Controversy still plagues Guantánamo’s Military Commissions

Salim HamdanOne month ago, when the jury in the first US war crimes trial since the Second World War found Salim Hamdan guilty of providing material support for terrorism, but not guilty of conspiracy, the US administration regarded it as a victory, even though numerous commentators — myself included — remained profoundly critical of the entire process.

Moreover, the “victory” touted by the administration was undermined by the brevity of the sentence handed down: just five and half years, as opposed to the 30-year sentence sought by the prosecution. Allowing for time served since he was first charged, this left Hamdan just five months to serve, but the administration was revealed in its true colors when Pentagon spokesman Bryan Whitman explained that “it has always been the Defense Department’s position that detainees could be held as enemy combatants even after acquittal at military commissions or after serving a prison sentence.”

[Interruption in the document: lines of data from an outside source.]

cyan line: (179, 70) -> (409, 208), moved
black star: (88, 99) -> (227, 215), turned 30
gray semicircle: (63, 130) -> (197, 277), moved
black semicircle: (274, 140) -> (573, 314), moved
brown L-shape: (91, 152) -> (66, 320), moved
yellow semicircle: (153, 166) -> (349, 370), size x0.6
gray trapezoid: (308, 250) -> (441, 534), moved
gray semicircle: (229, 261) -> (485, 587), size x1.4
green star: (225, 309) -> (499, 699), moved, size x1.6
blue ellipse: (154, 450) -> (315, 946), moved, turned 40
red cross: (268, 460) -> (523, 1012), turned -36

Another insignificant Afghan charged

Lost in the coverage of Hamdan’s trial, which dominated media reports about Guantánamo at the end of July and the start of August, was the fact that a twenty-third prisoner, an Afghan named Abdul Ghani, had been put forward for trial by Military Commission on July 28.

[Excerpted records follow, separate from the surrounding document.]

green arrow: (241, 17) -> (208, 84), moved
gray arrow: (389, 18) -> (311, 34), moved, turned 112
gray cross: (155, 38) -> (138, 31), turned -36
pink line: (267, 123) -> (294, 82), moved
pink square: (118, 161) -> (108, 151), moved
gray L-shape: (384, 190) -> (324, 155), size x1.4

It was alleged that the 36-year old, who was charged (PDF) with conspiracy, providing material support for terrorism, and attempted murder in violation of the rules of war, had “fired rockets at US forces and bases,” had transported and helped plant “land mines and other explosive devices on more than one occasion for use against US and coalition forces,” had “participated in an attack on Afghan soldiers with small arms fire, in which one Afghan soldier was wounded,” and had “accepted monetary payments, including payment from al-Qaeda and others known and unknown, to commit attacks on US forces and bases.”

Apart from the inclusion of the magic words “al-Qaeda,” there was nothing in Abdul Ghani’s charge sheet to indicate that he should find himself in the same trial system as those accused of involvement in the 9/11 attacks, the African embassy bombings of 1998 or the bombing of the USS Cole in 2000, or even, in fact, that he should have been sent to Guantánamo at all.

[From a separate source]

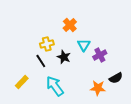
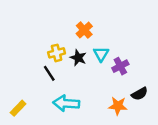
black star: (64, 57) -> (78, 58), moved
yellow rectangle: (22, 82) -> (18, 108), moved
cyan arrow: (55, 86) -> (66, 103), turned -50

Perhaps, if his case goes to trial, more will be revealed about this alleged al-Qaeda connection (which Ghani denied in his tribunal at Guantánamo), but in the meantime he joins an ever-growing list of, at best, minor Afghan insurgents — Mohamed Jawad, Mohammed Kamin and Mohammed Hashim — who would never, at any other time in American history, have found themselves on trial as terrorists, having already endured four to five years of almost total isolation in an experimental prison half a world away from home.

After Hamdan’s sentence, with the charges against Abdul Ghani completely overlooked (primarily, it seems, because they were filed on the Pentagon’s website without any fanfare), there was a brief flurry of activity in the cases of the Canadian Omar Khadr, who was just 15 years old when he was seized in July 2002, Mohammed Jawad (also a teenager when he was seized), and Ali Hamza al-Bahlul, a Yemeni who is accused of producing videos for al-Qaeda and serving as a bodyguard for Osama bin Laden, before silence descended on Guantánamo once more.

More challenges in Omar Khadr’s case

Omar KhadrOn August 13, pre-trial hearings resumed for Omar Khadr, whose trial is scheduled to begin on October 8, as his indefatigable US military lawyer, Lt. Cmdr. William Kuebler, and his Canadian civilian lawyer, Dennis Edney, attempted once more to dismantle the case against their client, as they have been trying to do since his first pre-trial hearings last June.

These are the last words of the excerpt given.